Reproduce, with no edits, the line that contains "Promise (172, 42)" and all the lines that follow it, ending with the last line of the records.

Pixel coordinate grounding data:
################

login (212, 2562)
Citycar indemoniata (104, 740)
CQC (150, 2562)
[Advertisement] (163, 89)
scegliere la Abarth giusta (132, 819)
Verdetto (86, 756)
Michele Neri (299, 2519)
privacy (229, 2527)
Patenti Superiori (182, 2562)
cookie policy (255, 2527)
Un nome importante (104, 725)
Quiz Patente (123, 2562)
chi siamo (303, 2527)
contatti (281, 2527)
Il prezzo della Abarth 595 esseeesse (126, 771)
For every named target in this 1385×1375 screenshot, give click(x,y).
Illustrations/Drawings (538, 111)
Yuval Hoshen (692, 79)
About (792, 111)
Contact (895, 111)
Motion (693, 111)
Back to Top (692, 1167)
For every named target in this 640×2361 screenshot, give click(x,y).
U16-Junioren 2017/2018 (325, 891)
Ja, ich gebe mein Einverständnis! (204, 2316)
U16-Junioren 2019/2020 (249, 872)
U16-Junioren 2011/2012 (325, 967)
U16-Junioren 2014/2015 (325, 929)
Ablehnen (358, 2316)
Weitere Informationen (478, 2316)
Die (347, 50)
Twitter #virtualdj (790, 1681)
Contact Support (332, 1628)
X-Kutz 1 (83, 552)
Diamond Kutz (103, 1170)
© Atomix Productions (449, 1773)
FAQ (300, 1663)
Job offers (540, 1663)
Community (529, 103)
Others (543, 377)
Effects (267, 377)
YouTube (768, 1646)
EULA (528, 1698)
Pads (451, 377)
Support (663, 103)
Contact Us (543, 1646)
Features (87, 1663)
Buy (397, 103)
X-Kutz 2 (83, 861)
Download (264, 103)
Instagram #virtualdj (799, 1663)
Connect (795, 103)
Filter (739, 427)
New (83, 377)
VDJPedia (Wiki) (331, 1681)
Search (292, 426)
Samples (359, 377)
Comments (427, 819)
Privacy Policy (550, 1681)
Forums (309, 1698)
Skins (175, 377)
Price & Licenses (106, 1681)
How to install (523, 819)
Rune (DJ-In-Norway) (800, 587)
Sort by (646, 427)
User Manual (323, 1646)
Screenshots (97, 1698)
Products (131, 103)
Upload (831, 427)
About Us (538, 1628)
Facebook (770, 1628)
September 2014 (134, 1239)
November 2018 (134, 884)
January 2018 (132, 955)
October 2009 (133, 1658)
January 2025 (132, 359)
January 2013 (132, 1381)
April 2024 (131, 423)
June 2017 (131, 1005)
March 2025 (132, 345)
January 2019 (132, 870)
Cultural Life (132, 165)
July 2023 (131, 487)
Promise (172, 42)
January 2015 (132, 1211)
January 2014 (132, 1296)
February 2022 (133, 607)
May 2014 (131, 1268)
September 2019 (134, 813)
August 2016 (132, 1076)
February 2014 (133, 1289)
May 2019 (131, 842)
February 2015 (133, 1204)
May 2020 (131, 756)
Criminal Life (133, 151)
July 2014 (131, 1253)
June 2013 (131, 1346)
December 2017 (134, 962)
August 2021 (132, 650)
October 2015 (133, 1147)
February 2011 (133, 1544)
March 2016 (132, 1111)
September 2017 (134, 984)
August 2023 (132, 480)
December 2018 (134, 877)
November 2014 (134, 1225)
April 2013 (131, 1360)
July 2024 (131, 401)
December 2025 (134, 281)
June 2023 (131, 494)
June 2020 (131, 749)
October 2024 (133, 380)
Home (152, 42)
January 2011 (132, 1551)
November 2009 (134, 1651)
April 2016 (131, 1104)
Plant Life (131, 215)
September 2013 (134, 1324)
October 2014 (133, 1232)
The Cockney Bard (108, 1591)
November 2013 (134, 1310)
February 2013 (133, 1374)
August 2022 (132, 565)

################

▶ TASK OUTPUT
Promise (172, 42)
January 2015 (132, 1211)
January 2014 (132, 1296)
February 2022 (133, 607)
May 2014 (131, 1268)
September 2019 (134, 813)
August 2016 (132, 1076)
February 2014 (133, 1289)
May 2019 (131, 842)
February 2015 (133, 1204)
May 2020 (131, 756)
Criminal Life (133, 151)
July 2014 (131, 1253)
June 2013 (131, 1346)
December 2017 (134, 962)
August 2021 (132, 650)
October 2015 (133, 1147)
February 2011 (133, 1544)
March 2016 (132, 1111)
September 2017 (134, 984)
August 2023 (132, 480)
December 2018 (134, 877)
November 2014 (134, 1225)
April 2013 (131, 1360)
July 2024 (131, 401)
December 2025 (134, 281)
June 2023 (131, 494)
June 2020 (131, 749)
October 2024 (133, 380)
Home (152, 42)
January 2011 (132, 1551)
November 2009 (134, 1651)
April 2016 (131, 1104)
Plant Life (131, 215)
September 2013 (134, 1324)
October 2014 (133, 1232)
The Cockney Bard (108, 1591)
November 2013 (134, 1310)
February 2013 (133, 1374)
August 2022 (132, 565)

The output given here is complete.